Providing flow based performance guarantees for buffered crossbar switches

Buffered crossbar switches are a special type of combined input-output queued switches with each crosspoint of the crossbar having small on-chip buffers. The introduction of crosspoint buffers greatly simplifies the scheduling process of buffered crossbar switches, and furthermore enables buffered crossbar switches with speedup of two to easily provide port based performance guarantees.
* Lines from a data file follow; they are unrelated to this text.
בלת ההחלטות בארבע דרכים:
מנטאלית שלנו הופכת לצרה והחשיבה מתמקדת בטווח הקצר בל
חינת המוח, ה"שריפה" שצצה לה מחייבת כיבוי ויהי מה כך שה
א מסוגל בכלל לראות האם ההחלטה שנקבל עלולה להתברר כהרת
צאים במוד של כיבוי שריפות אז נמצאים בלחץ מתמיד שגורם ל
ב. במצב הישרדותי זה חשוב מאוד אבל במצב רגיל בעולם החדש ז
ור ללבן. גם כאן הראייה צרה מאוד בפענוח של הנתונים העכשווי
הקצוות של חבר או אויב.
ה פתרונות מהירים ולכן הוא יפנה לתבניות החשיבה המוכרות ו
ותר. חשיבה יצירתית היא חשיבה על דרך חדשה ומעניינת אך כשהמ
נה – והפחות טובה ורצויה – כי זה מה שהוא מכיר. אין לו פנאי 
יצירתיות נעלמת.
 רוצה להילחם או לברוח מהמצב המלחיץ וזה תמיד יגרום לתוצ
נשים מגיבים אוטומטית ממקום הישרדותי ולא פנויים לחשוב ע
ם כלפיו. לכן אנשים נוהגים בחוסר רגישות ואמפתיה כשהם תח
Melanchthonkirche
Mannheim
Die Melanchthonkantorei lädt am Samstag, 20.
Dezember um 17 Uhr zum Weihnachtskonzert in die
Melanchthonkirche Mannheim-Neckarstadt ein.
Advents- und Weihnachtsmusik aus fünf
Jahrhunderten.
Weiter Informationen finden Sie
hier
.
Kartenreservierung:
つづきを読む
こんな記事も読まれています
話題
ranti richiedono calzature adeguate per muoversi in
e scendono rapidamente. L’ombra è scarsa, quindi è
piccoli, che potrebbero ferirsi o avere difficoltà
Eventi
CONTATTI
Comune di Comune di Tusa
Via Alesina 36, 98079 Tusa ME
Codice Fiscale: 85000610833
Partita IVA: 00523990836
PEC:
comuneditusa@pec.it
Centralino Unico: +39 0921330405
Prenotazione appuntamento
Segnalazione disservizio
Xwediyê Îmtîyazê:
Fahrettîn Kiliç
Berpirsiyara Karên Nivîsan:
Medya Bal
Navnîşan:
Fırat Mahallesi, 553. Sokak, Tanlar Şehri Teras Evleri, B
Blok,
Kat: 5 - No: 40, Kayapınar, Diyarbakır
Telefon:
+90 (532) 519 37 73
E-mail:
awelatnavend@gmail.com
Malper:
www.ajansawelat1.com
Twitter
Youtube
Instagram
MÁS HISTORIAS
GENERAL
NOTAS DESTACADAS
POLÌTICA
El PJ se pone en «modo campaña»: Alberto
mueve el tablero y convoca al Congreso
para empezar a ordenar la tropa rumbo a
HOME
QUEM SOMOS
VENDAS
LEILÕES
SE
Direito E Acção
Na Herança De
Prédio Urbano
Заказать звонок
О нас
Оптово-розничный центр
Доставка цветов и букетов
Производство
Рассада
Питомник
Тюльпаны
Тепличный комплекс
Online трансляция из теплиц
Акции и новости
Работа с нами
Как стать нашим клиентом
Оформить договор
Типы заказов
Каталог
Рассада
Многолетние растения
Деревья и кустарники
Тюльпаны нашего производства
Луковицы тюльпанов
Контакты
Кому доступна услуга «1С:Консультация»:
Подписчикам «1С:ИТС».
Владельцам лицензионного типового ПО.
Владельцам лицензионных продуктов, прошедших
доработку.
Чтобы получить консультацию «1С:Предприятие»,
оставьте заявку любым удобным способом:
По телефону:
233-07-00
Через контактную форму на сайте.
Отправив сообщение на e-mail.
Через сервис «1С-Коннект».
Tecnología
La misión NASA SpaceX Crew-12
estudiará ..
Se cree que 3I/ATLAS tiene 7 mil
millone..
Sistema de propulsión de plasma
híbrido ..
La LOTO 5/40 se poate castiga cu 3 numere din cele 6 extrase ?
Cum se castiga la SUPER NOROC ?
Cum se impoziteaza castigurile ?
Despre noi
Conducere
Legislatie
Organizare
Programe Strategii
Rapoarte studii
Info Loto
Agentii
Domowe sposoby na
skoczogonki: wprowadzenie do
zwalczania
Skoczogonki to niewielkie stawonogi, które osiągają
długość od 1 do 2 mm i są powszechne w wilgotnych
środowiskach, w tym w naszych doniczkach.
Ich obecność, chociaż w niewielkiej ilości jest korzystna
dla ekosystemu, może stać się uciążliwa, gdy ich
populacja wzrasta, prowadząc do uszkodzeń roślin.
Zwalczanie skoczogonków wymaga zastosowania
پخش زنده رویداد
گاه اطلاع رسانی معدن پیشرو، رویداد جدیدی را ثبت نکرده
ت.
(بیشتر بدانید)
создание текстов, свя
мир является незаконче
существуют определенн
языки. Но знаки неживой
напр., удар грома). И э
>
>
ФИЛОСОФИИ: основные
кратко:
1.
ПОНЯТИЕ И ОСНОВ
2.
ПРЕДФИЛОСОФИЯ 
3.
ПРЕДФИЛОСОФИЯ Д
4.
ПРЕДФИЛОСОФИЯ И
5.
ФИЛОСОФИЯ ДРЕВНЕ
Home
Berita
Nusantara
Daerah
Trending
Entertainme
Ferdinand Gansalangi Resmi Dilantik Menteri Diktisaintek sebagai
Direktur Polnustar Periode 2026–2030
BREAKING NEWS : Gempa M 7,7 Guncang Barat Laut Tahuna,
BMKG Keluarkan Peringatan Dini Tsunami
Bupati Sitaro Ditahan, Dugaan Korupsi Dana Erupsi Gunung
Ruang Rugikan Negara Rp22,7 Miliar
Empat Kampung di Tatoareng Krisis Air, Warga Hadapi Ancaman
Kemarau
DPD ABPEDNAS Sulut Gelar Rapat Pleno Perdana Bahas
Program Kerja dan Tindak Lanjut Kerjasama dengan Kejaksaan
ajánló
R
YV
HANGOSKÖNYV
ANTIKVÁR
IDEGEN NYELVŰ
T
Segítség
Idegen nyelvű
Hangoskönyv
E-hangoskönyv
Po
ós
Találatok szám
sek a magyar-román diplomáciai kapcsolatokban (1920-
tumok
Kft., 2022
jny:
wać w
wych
However, recent research results have indicated that, in order to provide flow based performance guarantees, buffered crossbar switches have to either increase the speedup of the crossbar to three or greatly increase the total number of crosspoint buffers, both adding significant hardware complexity. In this paper, we present scheduling algorithms for buffered crossbar switches to achieve flow based performance guarantees with speedup of two and with only one or two buffers at each crosspoint. When there is no crosspoint blocking in a specific time slot, only the simple and distributed input scheduling and output scheduling are necessary. Otherwise, the special urgentmatching is introduced to guarantee the on-time delivery of crosspoint blocked cells. With the proposed algorithms, buffered crossbar switches can provide flow based performance guarantees by emulating push-in-first-out output queued switches, and we use the counting method to formally prove the perfect emulation. For the special urgent matching, we present sequential and parallel matching algorithms. Both algorithms converge with N iterations in the worst case, and the latter needs less iterations in the average case. Finally, we discuss an alternative backup-buffer implementation scheme to the bypass path, and compare our algorithms with existing algorithms in the literature.